Volume 112
Issue
5
Date
2024

Data as Likeness

by Zahra Takhshid

Artificial intelligence (AI) and data collection practices pose an ongoing threat to consumers’ privacy. But plaintiffs have struggled to articulate privacy harms associated with data collection in a way that would give them standing to sue. This is a particularly pressing issue given the advances in generative AI and the unauthorized uses of individuals’ personal and biometric data.

This Article revisits the privacy tort of appropriation of likeness and argues that when data are conceptualized as likeness, this tort offers a unique opportunity to protect against the unauthorized collection and use of personal data. Grounding its argument in the historical evolution of the tort of appropriation, this Article contends that an individual’s personal data are an aspect of a person’s unique digital identity, mostly used by third parties in a data-driven world, which should be covered by this tort.
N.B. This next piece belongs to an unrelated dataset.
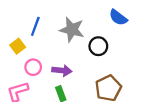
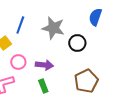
blue semicircle: (118, 17) -> (95, 17), turned 72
Conceptualizing unauthorized personal data collection in this manner underscores the evolving nature of the common law of torts in recognizing new forms of harms. It offers a solution for the current gridlock on data protection measures and the unauthorized use of one’s data in emerging generative AI technologies such as deep voice. Recent Supreme Court decisions have insisted that privacy victims must show some form of concrete harm to achieve constitutional standing. Accordingly, employing the privacy tort of appropriation of likeness and recognizing the concept of digital persona allow plaintiffs to establish standing by identifying a close historical or common law analogue for their asserted privacy injury. Lastly, similar to other privacy torts, this approach can survive First Amendment objections.